KLF8 alone is sufficient to induce T80 cells to form subcutaneous tumors resulting shortened life. A, Representative subcutaneous tumors formed by the indicated cell lines. Mock and SKOV3-ip1 were used as negative and positive controls, respectively. Tumorigenesis experiments were carried out as described in Materials and Methods. Photos were taken on 30 days (for SKOV3-ip1) or 105 days after injection. B, Tumor formation rates Tumor volumes were recorded at the indicated time points (see tumor incidence in Supplemental Table 1). C, T80/KLF8 tumor formation shortened mouse survival time. Survival distribution was presented by Kaplan-Meier curve. D, The T80/KLF8 tumors are highly similar to tumors of ovarian cancer patients. H & E and IHC staining of the tumors were performed as described in Materials and Methods for expression of the KLF8 and human ovarian cancer marker proteins. a, H & E (100X); b, KLF8 (100X); c, pan-cytokeratins (100X); d, CA 125 (100X); e, mesothelin (100X); f, HE4 (100X). Inlets, 400X

Figure 4

KLF8 alone is sufficient to induce to induce T80 cells to form orthotopic ovarian tumors. A, Representative ovarian tumors formed by KLF8 expressing T80 cells. Mock and SKOV3-ip1 were used as negative and positive controls, respectively. 5 x 10⁵ cells per cell lines were injected into the ovarian bursa. Photos of representative mice (top) and tumors (bottom) were taken 60 days or (SKOV3-ip1) 90 days (mock and KLF8) after injection. B, Tumor formation rate.

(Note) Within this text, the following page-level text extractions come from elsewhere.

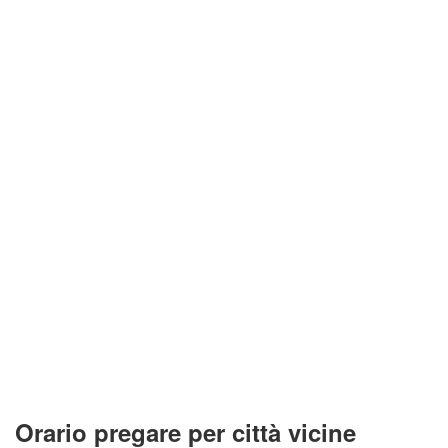
Orario pregare per città vicine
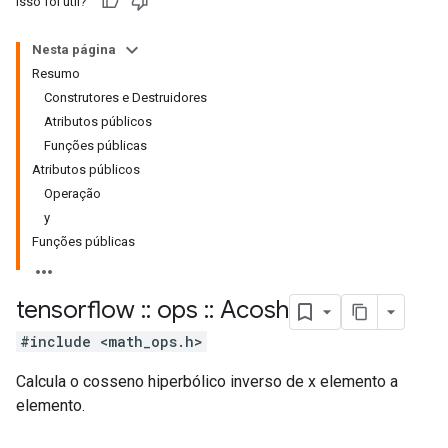
Isso foi útil?
Nesta página
Resumo
Construtores e Destruidores
Atributos públicos
Funções públicas
Atributos públicos
Operação
y
Funções públicas
tensorflow
::
ops
::
Acosh
#include <math_ops.h>
Calcula o cosseno hiperbólico inverso de x elemento a
elemento.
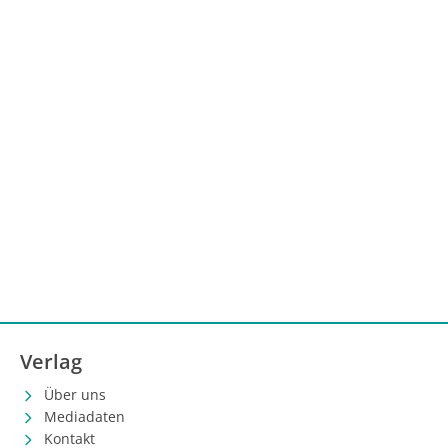
Verlag
Über uns
Mediadaten
Kontakt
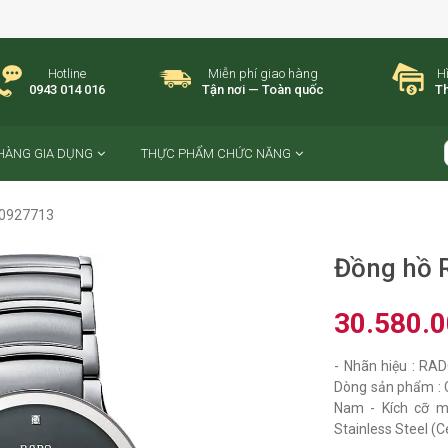
Hotline
Miễn phí giao hàng
H
0943 014 016
Tận nơi — Toàn quốc
Th
HÀNG GIA DỤNG
THỰC PHẨM CHỨC NĂNG
30927713
Đồng hồ 
30.580.
- Nhãn hiệu : RA
Dòng sản phẩm : C
Nam - Kích cỡ m
Stainless Steel (C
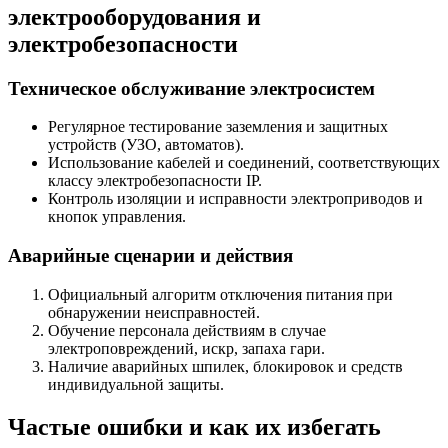
электрооборудования и
электробезопасности
Техническое обслуживание электросистем
Регулярное тестирование заземления и защитных
устройств (УЗО, автоматов).
Использование кабелей и соединений, соответствующих
классу электробезопасности IP.
Контроль изоляции и исправности электроприводов и
кнопок управления.
Аварийные сценарии и действия
Официальный алгоритм отключения питания при
обнаружении неисправностей.
Обучение персонала действиям в случае
электроповреждений, искр, запаха гари.
Наличие аварийных шпилек, блокировок и средств
индивидуальной защиты.
Частые ошибки и как их избегать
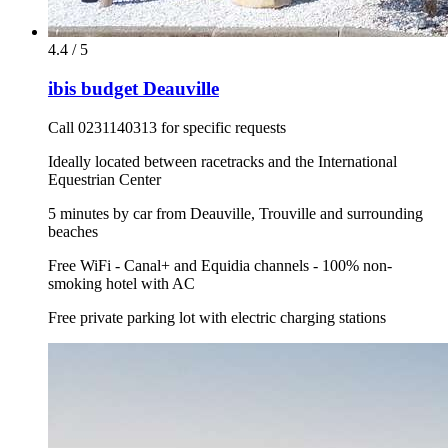
4.4 / 5
ibis budget Deauville
Call 0231140313 for specific requests
Ideally located between racetracks and the International
Equestrian Center
5 minutes by car from Deauville, Trouville and surrounding
beaches
Free WiFi - Canal+ and Equidia channels - 100% non-
smoking hotel with AC
Free private parking lot with electric charging stations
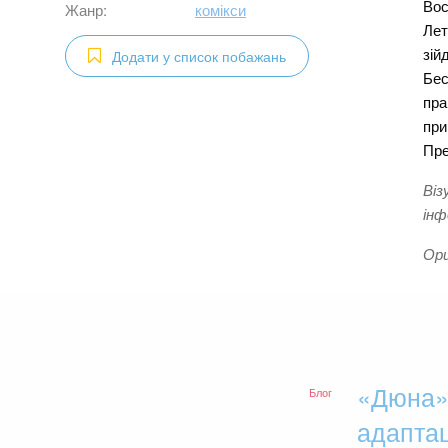
Вос
Жанр:
комікси
Лет
зій
Додати у список побажань
Бес
пра
при
Пре
Віз
інф
Ори
«Дюна» 
Блог
адаптац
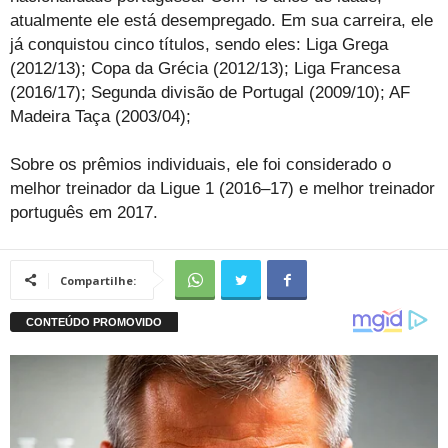
atualmente ele está desempregado. Em sua carreira, ele
já conquistou cinco títulos, sendo eles: Liga Grega
(2012/13); Copa da Grécia (2012/13); Liga Francesa
(2016/17); Segunda divisão de Portugal (2009/10); AF
Madeira Taça (2003/04);
Sobre os prêmios individuais, ele foi considerado o
melhor treinador da Ligue 1 (2016–17) e melhor treinador
português em 2017.
Compartilhe:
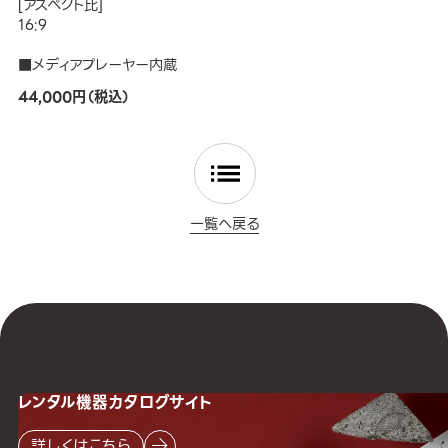
[アスペクト比]
16:9
■メディアプレーヤー内蔵
44,000円（税込）
一覧へ戻る
レンタル機器
カタログサイト
詳しくはこちら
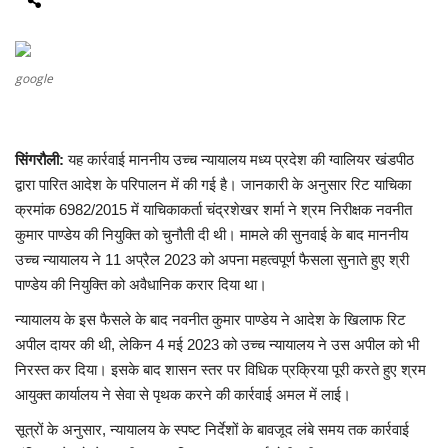
मध्यप्रदेश
google
छत्तीसगढ़
मनोरंजन
सिंगरौली:
यह कार्रवाई माननीय उच्च न्यायालय मध्य प्रदेश की ग्वालियर खंडपीठ
द्वारा पारित आदेश के परिपालन में की गई है। जानकारी के अनुसार रिट याचिका
लाइफस्टाइल
क्रमांक 6982/2015 में याचिकाकर्ता चंद्रशेखर शर्मा ने श्रम निरीक्षक नवनीत
कुमार पाण्डेय की नियुक्ति को चुनौती दी थी। मामले की सुनवाई के बाद माननीय
खेल
उच्च न्यायालय ने 11 अप्रैल 2023 को अपना महत्वपूर्ण फैसला सुनाते हुए श्री
पाण्डेय की नियुक्ति को अवैधानिक करार दिया था।
ब्रेकिंग न्यूज़
न्यायालय के इस फैसले के बाद नवनीत कुमार पाण्डेय ने आदेश के खिलाफ रिट
अपील दायर की थी, लेकिन 4 मई 2023 को उच्च न्यायालय ने उस अपील को भी
व्यापार
निरस्त कर दिया। इसके बाद शासन स्तर पर विधिक प्रक्रिया पूरी करते हुए श्रम
आयुक्त कार्यालय ने सेवा से पृथक करने की कार्रवाई अमल में लाई।
टेक न्यूज़
सूत्रों के अनुसार, न्यायालय के स्पष्ट निर्देशों के बावजूद लंबे समय तक कार्रवाई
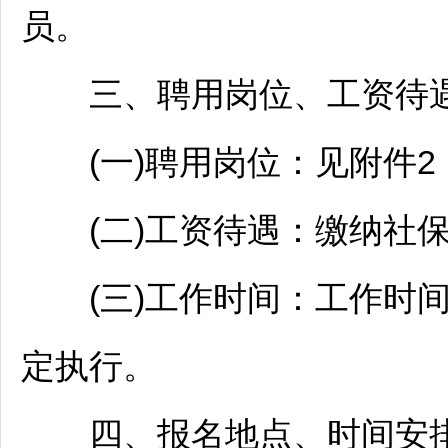
员。
三、聘用岗位、工资待遇
(一)聘用岗位：见附件2
(二)工资待遇：缴纳社保和
(三)工作时间：工作时间
定执行。
四、报名地点、时间安排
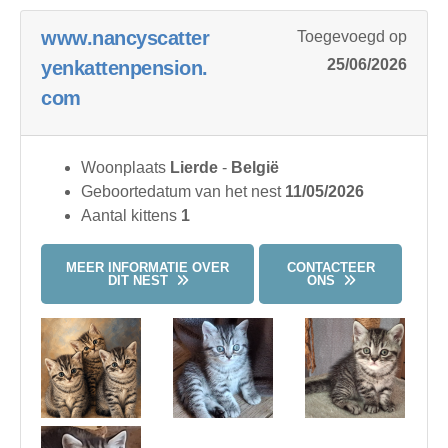
www.nancyscatter
Toegevoegd op
25/06/2026
yenkattenpension.
com
Woonplaats
Lierde
-
België
Geboortedatum van het nest
11/05/2026
Aantal kittens
1
MEER INFORMATIE OVER
CONTACTEER
DIT NEST
ONS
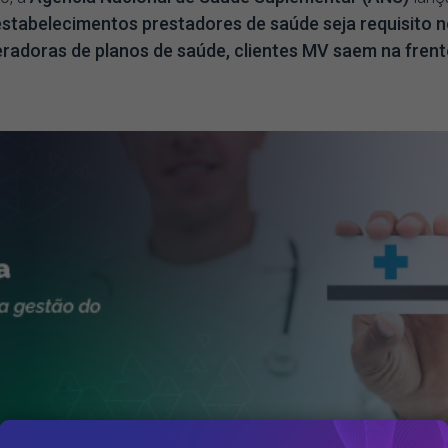
estabelecimentos prestadores de saúde seja requisito 
eradoras de planos de saúde, clientes MV saem na frent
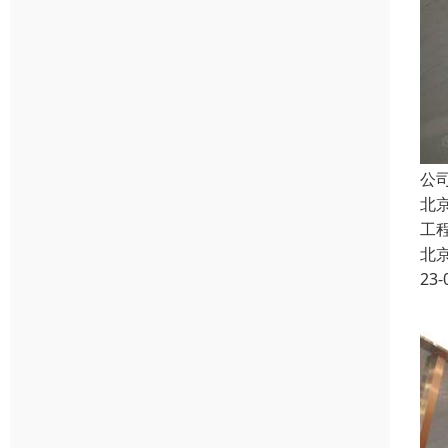
公
北
工
北
23-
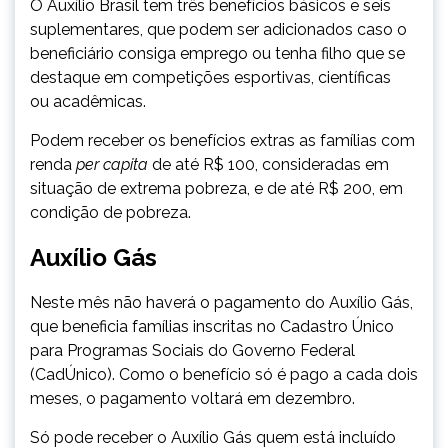
O Auxílio Brasil tem três benefícios básicos e seis
suplementares, que podem ser adicionados caso o
beneficiário consiga emprego ou tenha filho que se
destaque em competições esportivas, científicas
ou acadêmicas.
Podem receber os benefícios extras as famílias com
renda
per capita
de até R$ 100, consideradas em
situação de extrema pobreza, e de até R$ 200, em
condição de pobreza.
Auxílio Gás
Neste mês não haverá o pagamento do Auxílio Gás,
que beneficia famílias inscritas no Cadastro Único
para Programas Sociais do Governo Federal
(CadÚnico). Como o benefício só é pago a cada dois
meses, o pagamento voltará em dezembro.
Só pode receber o Auxílio Gás quem está incluído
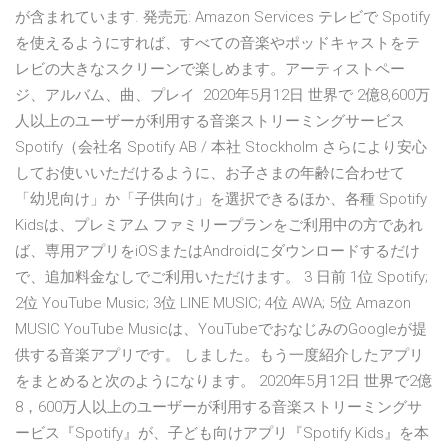
が含まれています. 発売元: Amazon Services テレビで Spotify
を使えるようにすれば、すべての音楽やポッドキャストをテ
レビの大きなスクリーンで楽しめます。アーティストペー
ジ、アルバム、曲、プレイ 2020年5月12日 世界で 2億8,600万
人以上のユーザーが利用する音楽ストリーミングサービス
Spotify（会社名 Spotify AB / 本社 Stockholm さらにより安心
してお使いいただけるように、お子さまの年齢に合わせて
「幼児向け」か「子供向け」を選択できるほか、各種 Spotify
Kidsは、プレミアム ファミリープランをご利用中の方であれ
ば、専用アプリをiOSまたはAndroidにダウンロードするだけ
で、追加料金なしでご利用いただけます。 3 日前 1位 Spotify;
2位 YouTube Music; 3位 LINE MUSIC; 4位 AWA; 5位 Amazon
MUSIC YouTube Musicは、YouTubeでおなじみのGoogleが提
供する音楽アプリです。 しました。もう一度紹介したアプリ
をまとめると次のようになります。 2020年5月12日 世界で2億
8，600万人以上のユーザーが利用する音楽ストリーミングサ
ービス『Spotify』が、子ども向けアプリ『Spotify Kids』を本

The ovarian tumor volume recorded at the time of euthanasia is presented by box-plot (see tumor incidence in Supplemental Table 1). C. The T80/KLF8 ovarian tumors are highly similar to tumors of ovarian cancer patients. . H & E and IHC staining of the tumors were performed as described in Materials and Methods for expression of the KLF8 and human ovarian cancer marker proteins. a, H & E (100X); b, KLF8 (100X); c, pan-cytokeratins (100X); d, CA 125 (100X); e, mesothelin (100X); f, HE4 (100X). Inlets, 400X.

Figure 5

KLF8 promotes proliferation by up-regulating cyclin D1 and down-regulating USP44 expression in the human ovarian cells. A-D, KLF8 up-regulates cyclin D1 and down-regulates USP44 expression. mRNA and whole cell lysates were prepared from T80 cells stably expressing empty vector (Mock) or KLF8 (KLF8) (lanes or columns 1 & 2) or T80 cells transiently expressing wild type (wtKLF8) or transactivation-defective mutant (mKLF8) for 48 h (lanes or columns 3 & 4), or the SKOV3ip1 cells transiently transfected with control siRNA (siCtrl) or siRNA against KLF8 (siKLF8) for 48 h (lanes or columns 5 & 6) for RT-PCR (A), qRT-PCR (B & C) or western blotting (D). E-H, Knockdown of cyclin D1 or re-expression of USP44 reverses the increased proliferation induced by KLF8 back to the Mock level. T80 cells stably expressing KLF8 (KLF8) were transfected with non-targeting siRNA or siRNA against cyclin D1 for 72 h (lanes or columns 3 & 4, siCtrl & siCycD1) or with tet-on regulated USP44 vector for 24 h followed by induction of USP expression for 48 h (lanes or columns 5 & 6, USP44-U & USP44-I). A fraction of the cells were used for western blotting to confirm the cyclin D1 knockdown (A) and induced expression of USP44 (B). Two other fractions of the cells were used for analysis of cell proliferation (G) and BrdU incorporation (H), respectively. Mock and untreated KLF8 expressing T80 stable cells (lanes or columns 1 & 2, Mock & untreated) were included as controls. U, expression uninduced; I, expression induced. *P < 0.05.